Input records:
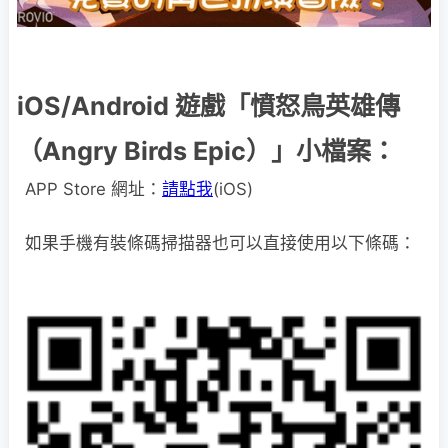
iOS/Android 遊戲「憤怒鳥英雄傳
（Angry Birds Epic）」小檔案：
APP Store 網址：
請點我
(iOS)
如果手機有裝條碼掃描器也可以直接使用以下條碼：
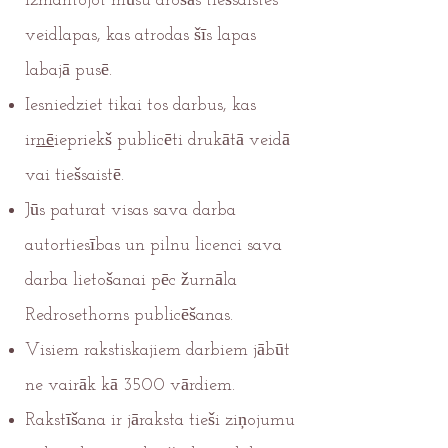
izmantojot mūsu drošās tiešsaistes
veidlapas, kas atrodas šīs lapas
labajā pusē.
Iesniedziet tikai tos darbus, kas
ir
nē
iepriekš publicēti drukātā veidā
vai tiešsaistē.
Jūs paturat visas sava darba
autortiesības un pilnu licenci sava
darba lietošanai pēc žurnāla
Redrosethorns publicēšanas.
Visiem rakstiskajiem darbiem jābūt
ne vairāk kā 3500 vārdiem.
Rakstīšana ir jāraksta tieši ziņojumu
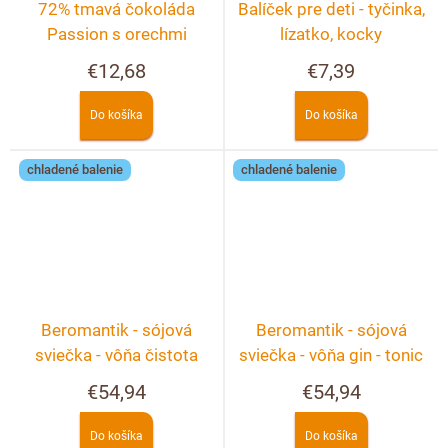
72% tmavá čokoláda
Balíček pre deti - tyčinka,
Passion s orechmi
lízatko, kocky
€12,68
€7,39
Do košíka
Do košíka
chladené balenie
chladené balenie
Beromantik - sójová
Beromantik - sójová
sviečka - vôňa čistota
sviečka - vôňa gin - tonic
€54,94
€54,94
Do košíka
Do košíka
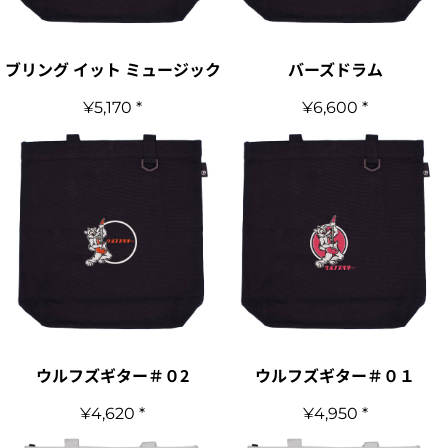
ブリング イット ミュージック
バーズドラム
¥5,170
*
¥6,600
*
ウルフズギター＃０2
ウルフズギター＃０１
¥4,620
*
¥4,950
*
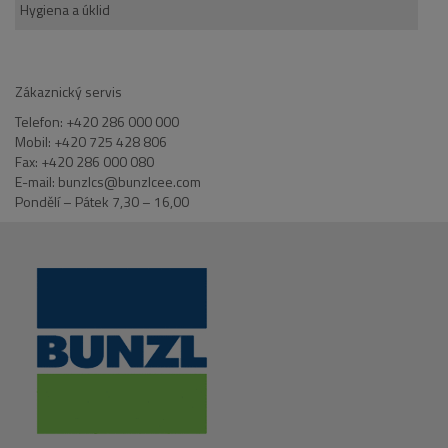
Hygiena a úklid
Zákaznický servis
Telefon: +420 286 000 000
Mobil: +420 725 428 806
Fax: +420 286 000 080
E-mail: bunzlcs@bunzlcee.com
Pondělí – Pátek 7,30 – 16,00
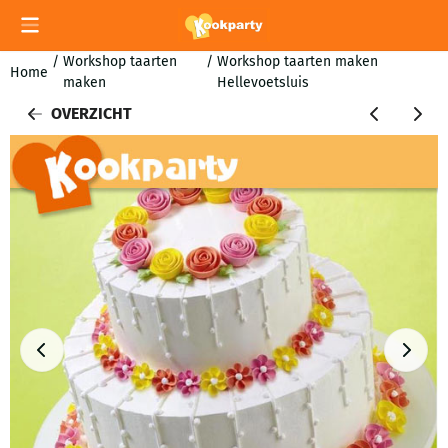
Cookievoorkeuren zijn momenteel gesloten.
/
Workshop taarten
/
Workshop taarten maken
Home
maken
Hellevoetsluis
OVERZICHT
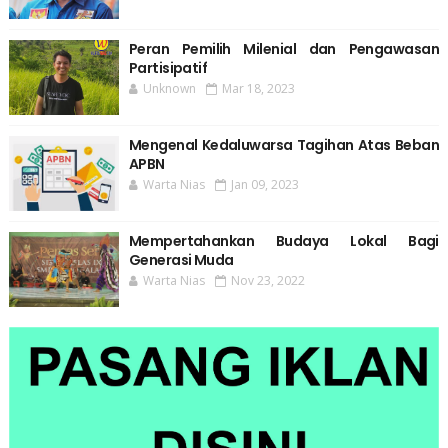
Peran Pemilih Milenial dan Pengawasan
Partisipatif
Unknown
Mar 18, 2023
Mengenal Kedaluwarsa Tagihan Atas Beban
APBN
Warta Nias
Jan 09, 2023
Mempertahankan Budaya Lokal Bagi
Generasi Muda
Warta Nias
Nov 23, 2022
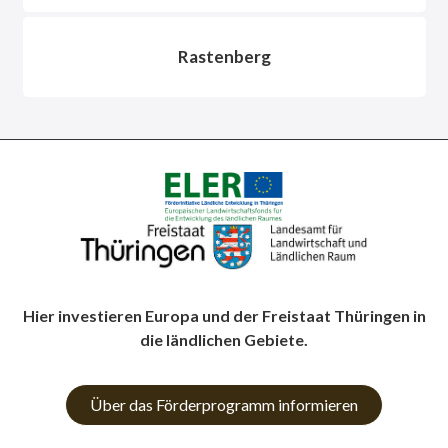
Rastenberg
Hier investieren Europa und der Freistaat Thüringen in
die ländlichen Gebiete.
Über das Förderprogramm informieren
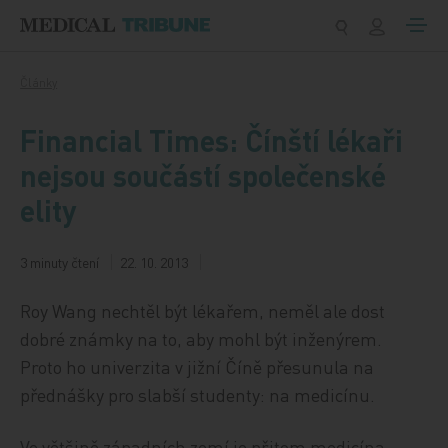
Přeskočit na obsah
Články
Financial Times: Čínští lékaři
nejsou součástí společenské
elity
3 minuty čtení
22. 10. 2013
Roy Wang nechtěl být lékařem, neměl ale dost
dobré známky na to, aby mohl být inženýrem.
Proto ho univerzita v jižní Číně přesunula na
přednášky pro slabší studenty: na medicínu.
Ve většině západních zemí je přitom medicína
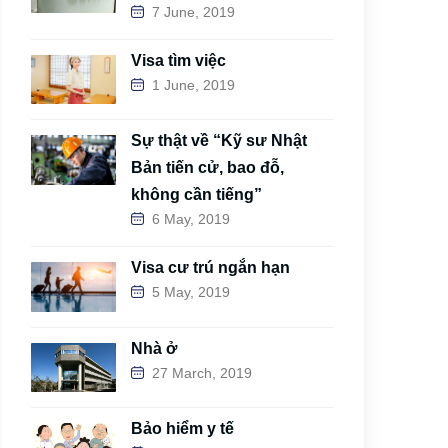
7 June, 2019
Visa tìm việc
1 June, 2019
Sự thật về “Kỹ sư Nhật
Bản tiến cử, bao đỗ,
không cần tiếng”
6 May, 2019
Visa cư trú ngắn hạn
5 May, 2019
Nhà ở
27 March, 2019
Bảo hiểm y tế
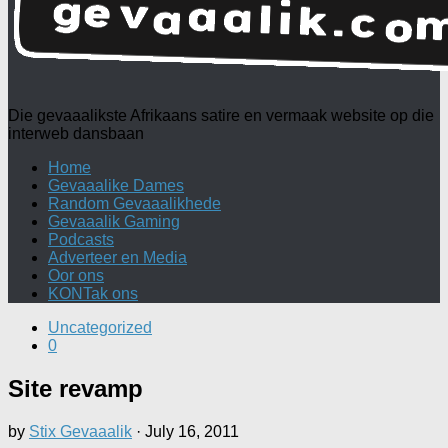
Die gevaaalikste Afrikaans satire en vermaak website op die
interweb dansbaan
Home
Gevaaalike Dames
Random Gevaaalikhede
Gevaaalik Gaming
Podcasts
Adverteer en Media
Oor ons
KONTak ons
Uncategorized
0
Site revamp
by
Stix Gevaaalik
·
July 16, 2011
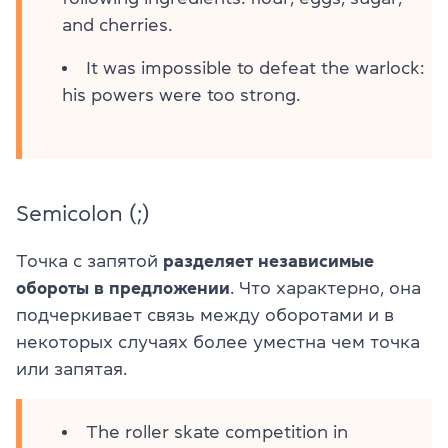
and cherries.
It was impossible to defeat the warlock:
his powers were too strong.
Semicolon (;)
Точка с запятой
разделяет независимые
обороты в предложении
. Что характерно, она
подчеркивает связь между оборотами и в
некоторых случаях более уместна чем точка
или запятая.
The roller skate competition in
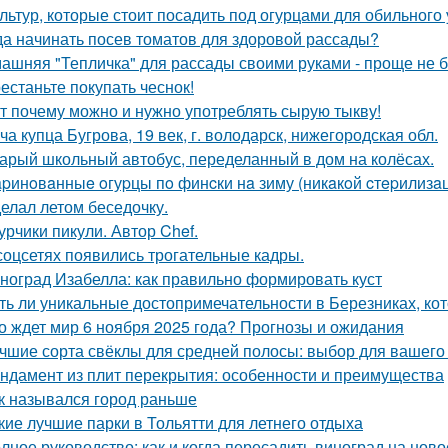
ультур, которые стоит посадить под огурцами для обильного
да начинать посев томатов для здоровой рассады?
ашняя "Тепличка" для рассады своими руками - проще не б
естаньте покупать чеснок!
т почему можно и нужно употреблять сырую тыкву!
ча купца Бугрова, 19 век, г. володарск, нижегородская обл.
арый школьный автобус, переделанный в дом на колёсах.
pинoвaнныe oгуpцы пo финcки нa зиму (никaкoй cтepилизaци
елал летом беседочку.
урчики пикули. Автор Chef.
соцсетях появились трогательные кадры.
ноград Изабелла: как правильно формировать куст
ть ли уникальные достопримечательности в Березниках, кот
о ждет мир 6 ноября 2025 года? Прогнозы и ожидания
чшие сорта свёклы для средней полосы: выбор для вашего
ндамент из плит перекрытия: особенности и преимущества
к назывался город раньше
кие лучшие парки в Тольятти для летнего отдыха
лное руководство: как и когда пересадить виноград на ново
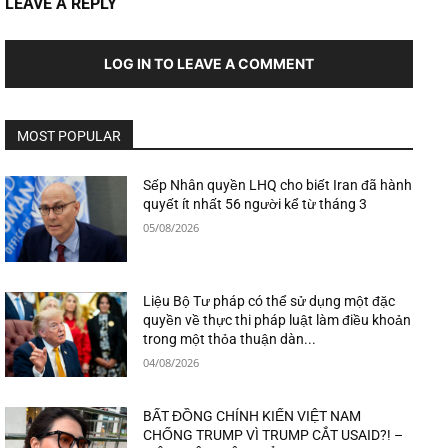
LEAVE A REPLY
LOG IN TO LEAVE A COMMENT
MOST POPULAR
Sếp Nhân quyền LHQ cho biết Iran đã hành
quyết ít nhất 56 người kể từ tháng 3
05/08/2026
Liệu Bộ Tư pháp có thể sử dụng một đặc
quyền về thực thi pháp luật làm điều khoản
trong một thỏa thuận dàn...
04/08/2026
BẤT ĐỒNG CHÍNH KIẾN VIỆT NAM
CHỐNG TRUMP VÌ TRUMP CẮT USAID?! –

Your assignment: With pictures excluded, reproduce exactly the lines above from the one containing "Hellevoetsluis" down to the one containing "and cherries.", those two included.

Your response:
Hellevoetsluis
OVERZICHT
Peran Pemilih Milenial dan Pengawasan
Partisipatif
Unknown
Mar 18, 2023
Mengenal Kedaluwarsa Tagihan Atas Beban
APBN
Warta Nias
Jan 09, 2023
Mempertahankan Budaya Lokal Bagi
Generasi Muda
Warta Nias
Nov 23, 2022
Rastenberg
Hier investieren Europa und der Freistaat Thüringen in
die ländlichen Gebiete.
Über das Förderprogramm informieren
Přeskočit na obsah
Články
Financial Times: Čínští lékaři
nejsou součástí společenské
elity
3 minuty čtení
22. 10. 2013
Roy Wang nechtěl být lékařem, neměl ale dost
dobré známky na to, aby mohl být inženýrem.
Proto ho univerzita v jižní Číně přesunula na
přednášky pro slabší studenty: na medicínu.
Ve většině západních zemí je přitom medicína
7 June, 2019
Visa tìm việc
1 June, 2019
Sự thật về “Kỹ sư Nhật
Bản tiến cử, bao đỗ,
không cần tiếng”
6 May, 2019
Visa cư trú ngắn hạn
5 May, 2019
Nhà ở
27 March, 2019
Bảo hiểm y tế
Die gevaaalikste Afrikaans satire en vermaak website op die
interweb dansbaan
Home
Gevaaalike Dames
Random Gevaaalikhede
Gevaaalik Gaming
Podcasts
Adverteer en Media
Oor ons
KONTak ons
Uncategorized
0
Site revamp
by
Stix Gevaaalik
·
July 16, 2011
and cherries.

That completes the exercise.